Assignment:
Every line from the one with "Image resolution: width=259" through the end of the records below should be restated word for word, and nothing outside that span.

───── Source records ─────

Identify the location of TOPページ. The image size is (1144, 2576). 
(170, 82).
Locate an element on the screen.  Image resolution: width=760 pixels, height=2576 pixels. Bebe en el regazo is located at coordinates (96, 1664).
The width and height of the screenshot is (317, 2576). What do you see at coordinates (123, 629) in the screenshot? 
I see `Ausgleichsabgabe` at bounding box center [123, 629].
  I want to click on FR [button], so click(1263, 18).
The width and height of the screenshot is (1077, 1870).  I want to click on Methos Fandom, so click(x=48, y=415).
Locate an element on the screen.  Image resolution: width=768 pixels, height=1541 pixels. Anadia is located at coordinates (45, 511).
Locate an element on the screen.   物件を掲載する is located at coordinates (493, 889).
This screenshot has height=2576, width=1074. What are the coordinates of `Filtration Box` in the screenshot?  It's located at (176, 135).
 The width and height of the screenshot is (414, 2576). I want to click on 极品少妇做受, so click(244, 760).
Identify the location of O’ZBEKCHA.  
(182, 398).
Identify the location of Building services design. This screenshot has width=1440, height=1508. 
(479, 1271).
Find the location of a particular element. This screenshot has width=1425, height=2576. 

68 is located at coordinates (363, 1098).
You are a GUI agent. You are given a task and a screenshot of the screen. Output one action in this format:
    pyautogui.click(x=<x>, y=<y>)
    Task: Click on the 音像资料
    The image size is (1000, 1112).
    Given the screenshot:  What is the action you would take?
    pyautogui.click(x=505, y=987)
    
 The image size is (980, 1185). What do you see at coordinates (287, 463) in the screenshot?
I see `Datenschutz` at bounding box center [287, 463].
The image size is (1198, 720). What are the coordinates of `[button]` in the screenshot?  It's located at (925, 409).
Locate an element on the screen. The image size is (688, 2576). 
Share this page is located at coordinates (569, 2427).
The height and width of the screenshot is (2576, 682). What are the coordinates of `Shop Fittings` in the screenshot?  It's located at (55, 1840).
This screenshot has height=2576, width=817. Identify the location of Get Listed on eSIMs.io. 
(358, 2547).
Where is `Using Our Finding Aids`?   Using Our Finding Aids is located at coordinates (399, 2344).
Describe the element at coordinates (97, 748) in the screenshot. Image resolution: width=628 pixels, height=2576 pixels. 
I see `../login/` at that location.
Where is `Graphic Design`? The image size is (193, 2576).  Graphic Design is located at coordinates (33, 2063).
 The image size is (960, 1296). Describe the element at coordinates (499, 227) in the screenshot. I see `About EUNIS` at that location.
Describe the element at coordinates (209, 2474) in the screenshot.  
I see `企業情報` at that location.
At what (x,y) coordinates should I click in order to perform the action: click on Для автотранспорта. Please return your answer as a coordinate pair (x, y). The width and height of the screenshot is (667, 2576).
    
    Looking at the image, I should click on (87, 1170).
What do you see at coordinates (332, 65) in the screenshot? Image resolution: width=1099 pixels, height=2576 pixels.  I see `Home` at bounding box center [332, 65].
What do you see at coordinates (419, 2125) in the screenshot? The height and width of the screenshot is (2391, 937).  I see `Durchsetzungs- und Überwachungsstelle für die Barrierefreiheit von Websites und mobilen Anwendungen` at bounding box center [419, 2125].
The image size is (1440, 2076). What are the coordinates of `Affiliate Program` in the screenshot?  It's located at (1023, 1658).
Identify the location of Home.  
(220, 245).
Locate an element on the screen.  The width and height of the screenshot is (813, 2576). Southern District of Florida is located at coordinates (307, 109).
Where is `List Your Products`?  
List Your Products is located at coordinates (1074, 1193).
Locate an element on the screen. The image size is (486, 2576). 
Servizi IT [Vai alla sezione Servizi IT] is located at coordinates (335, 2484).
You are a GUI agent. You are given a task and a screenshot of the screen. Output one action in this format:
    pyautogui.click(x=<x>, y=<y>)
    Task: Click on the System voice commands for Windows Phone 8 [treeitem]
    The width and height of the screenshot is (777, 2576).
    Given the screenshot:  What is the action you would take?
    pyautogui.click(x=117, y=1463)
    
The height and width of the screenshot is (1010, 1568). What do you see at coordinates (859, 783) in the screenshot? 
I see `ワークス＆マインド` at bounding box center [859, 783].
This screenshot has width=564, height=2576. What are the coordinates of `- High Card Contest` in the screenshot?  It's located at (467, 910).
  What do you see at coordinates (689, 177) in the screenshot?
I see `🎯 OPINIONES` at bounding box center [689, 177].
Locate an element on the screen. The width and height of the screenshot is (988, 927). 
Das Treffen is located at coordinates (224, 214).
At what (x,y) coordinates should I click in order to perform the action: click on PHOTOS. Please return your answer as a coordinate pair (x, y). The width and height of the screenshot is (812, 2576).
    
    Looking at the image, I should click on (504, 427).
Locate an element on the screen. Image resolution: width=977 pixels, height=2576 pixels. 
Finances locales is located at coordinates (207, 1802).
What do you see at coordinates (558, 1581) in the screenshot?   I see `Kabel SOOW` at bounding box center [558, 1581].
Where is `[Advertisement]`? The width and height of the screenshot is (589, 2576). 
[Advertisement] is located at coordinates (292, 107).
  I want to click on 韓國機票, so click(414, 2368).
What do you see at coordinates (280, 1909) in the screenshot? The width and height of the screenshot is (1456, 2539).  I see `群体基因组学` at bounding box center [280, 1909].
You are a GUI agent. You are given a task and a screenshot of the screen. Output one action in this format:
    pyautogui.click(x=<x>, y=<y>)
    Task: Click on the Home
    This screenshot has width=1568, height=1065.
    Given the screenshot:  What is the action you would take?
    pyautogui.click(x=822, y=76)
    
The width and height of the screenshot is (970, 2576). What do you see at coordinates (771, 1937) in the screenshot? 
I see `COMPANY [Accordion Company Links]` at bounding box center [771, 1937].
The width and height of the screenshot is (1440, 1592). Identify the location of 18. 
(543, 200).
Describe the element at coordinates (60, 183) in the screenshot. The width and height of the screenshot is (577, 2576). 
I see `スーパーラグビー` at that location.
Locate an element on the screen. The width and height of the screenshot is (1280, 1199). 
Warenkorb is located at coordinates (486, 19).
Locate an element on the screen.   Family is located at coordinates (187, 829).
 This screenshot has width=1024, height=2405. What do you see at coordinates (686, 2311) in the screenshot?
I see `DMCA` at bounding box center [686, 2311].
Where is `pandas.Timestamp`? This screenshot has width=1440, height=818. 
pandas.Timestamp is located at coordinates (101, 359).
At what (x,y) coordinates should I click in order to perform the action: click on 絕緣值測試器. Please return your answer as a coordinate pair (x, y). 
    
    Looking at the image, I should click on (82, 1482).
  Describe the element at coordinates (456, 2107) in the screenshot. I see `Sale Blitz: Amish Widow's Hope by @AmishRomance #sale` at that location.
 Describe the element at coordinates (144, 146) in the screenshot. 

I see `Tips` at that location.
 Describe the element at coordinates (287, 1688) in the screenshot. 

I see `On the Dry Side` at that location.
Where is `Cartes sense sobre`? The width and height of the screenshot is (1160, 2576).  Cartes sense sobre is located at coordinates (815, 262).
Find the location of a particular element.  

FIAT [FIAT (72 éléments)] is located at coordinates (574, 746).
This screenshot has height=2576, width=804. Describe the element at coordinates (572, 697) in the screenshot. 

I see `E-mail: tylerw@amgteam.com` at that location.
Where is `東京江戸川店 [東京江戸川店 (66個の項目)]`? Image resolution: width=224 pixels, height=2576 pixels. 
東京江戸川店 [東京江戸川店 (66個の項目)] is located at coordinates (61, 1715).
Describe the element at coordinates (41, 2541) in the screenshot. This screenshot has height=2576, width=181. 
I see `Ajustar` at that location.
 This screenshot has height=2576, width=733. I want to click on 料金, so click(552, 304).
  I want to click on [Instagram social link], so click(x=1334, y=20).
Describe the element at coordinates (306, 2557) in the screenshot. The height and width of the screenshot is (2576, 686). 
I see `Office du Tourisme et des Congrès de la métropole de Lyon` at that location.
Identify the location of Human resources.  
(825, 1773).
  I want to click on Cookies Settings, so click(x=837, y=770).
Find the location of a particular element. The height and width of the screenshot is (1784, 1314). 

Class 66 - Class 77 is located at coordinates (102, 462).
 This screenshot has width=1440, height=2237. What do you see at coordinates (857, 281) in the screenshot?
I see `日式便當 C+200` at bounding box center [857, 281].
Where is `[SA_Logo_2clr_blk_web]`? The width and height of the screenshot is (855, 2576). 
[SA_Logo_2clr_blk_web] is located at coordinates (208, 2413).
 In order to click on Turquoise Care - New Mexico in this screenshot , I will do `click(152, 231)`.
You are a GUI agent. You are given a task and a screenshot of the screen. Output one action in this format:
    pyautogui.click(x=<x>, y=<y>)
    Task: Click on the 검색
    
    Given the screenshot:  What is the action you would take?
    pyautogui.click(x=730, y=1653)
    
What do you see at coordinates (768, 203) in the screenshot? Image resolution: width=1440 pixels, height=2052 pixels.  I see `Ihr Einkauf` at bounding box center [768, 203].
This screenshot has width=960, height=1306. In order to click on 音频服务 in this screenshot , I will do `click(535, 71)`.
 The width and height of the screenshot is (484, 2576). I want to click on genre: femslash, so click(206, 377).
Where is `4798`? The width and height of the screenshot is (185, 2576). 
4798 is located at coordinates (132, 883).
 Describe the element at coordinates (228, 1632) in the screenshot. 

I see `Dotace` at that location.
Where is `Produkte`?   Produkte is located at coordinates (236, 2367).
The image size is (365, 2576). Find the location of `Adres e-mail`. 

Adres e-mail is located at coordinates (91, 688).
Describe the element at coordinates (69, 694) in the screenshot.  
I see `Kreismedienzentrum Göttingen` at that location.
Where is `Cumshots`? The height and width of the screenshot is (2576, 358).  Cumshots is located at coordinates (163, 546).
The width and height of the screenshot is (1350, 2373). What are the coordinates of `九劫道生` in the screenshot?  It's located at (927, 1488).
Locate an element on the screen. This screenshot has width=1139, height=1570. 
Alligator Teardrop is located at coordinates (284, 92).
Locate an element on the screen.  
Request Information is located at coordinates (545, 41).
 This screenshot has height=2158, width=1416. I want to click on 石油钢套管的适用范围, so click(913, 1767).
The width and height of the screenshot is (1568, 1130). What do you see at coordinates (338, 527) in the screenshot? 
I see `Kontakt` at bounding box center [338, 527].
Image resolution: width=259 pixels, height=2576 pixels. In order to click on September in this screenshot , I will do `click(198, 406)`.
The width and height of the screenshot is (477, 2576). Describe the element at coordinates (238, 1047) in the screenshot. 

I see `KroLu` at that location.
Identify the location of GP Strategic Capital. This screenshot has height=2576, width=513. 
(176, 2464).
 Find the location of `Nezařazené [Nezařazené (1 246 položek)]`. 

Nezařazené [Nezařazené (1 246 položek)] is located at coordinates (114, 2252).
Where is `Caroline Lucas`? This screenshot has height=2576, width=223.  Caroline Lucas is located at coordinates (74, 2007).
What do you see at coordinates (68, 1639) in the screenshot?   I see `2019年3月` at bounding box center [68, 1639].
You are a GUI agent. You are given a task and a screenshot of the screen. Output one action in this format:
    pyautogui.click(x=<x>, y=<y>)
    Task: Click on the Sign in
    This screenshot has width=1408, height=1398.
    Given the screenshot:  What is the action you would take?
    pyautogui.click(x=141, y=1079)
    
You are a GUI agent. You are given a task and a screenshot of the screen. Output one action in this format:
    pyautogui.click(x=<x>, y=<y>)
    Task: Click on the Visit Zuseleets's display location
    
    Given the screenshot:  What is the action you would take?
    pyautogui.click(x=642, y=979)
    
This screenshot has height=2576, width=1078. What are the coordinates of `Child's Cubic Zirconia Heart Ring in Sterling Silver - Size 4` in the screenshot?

─────

Exercise answer:
Image resolution: width=259 pixels, height=2576 pixels. In order to click on September in this screenshot , I will do `click(198, 406)`.
The width and height of the screenshot is (477, 2576). Describe the element at coordinates (238, 1047) in the screenshot. 

I see `KroLu` at that location.
Identify the location of GP Strategic Capital. This screenshot has height=2576, width=513. 
(176, 2464).
 Find the location of `Nezařazené [Nezařazené (1 246 položek)]`. 

Nezařazené [Nezařazené (1 246 položek)] is located at coordinates (114, 2252).
Where is `Caroline Lucas`? This screenshot has height=2576, width=223.  Caroline Lucas is located at coordinates (74, 2007).
What do you see at coordinates (68, 1639) in the screenshot?   I see `2019年3月` at bounding box center [68, 1639].
You are a GUI agent. You are given a task and a screenshot of the screen. Output one action in this format:
    pyautogui.click(x=<x>, y=<y>)
    Task: Click on the Sign in
    This screenshot has width=1408, height=1398.
    Given the screenshot:  What is the action you would take?
    pyautogui.click(x=141, y=1079)
    
You are a GUI agent. You are given a task and a screenshot of the screen. Output one action in this format:
    pyautogui.click(x=<x>, y=<y>)
    Task: Click on the Visit Zuseleets's display location
    
    Given the screenshot:  What is the action you would take?
    pyautogui.click(x=642, y=979)
    
This screenshot has height=2576, width=1078. What are the coordinates of `Child's Cubic Zirconia Heart Ring in Sterling Silver - Size 4` in the screenshot?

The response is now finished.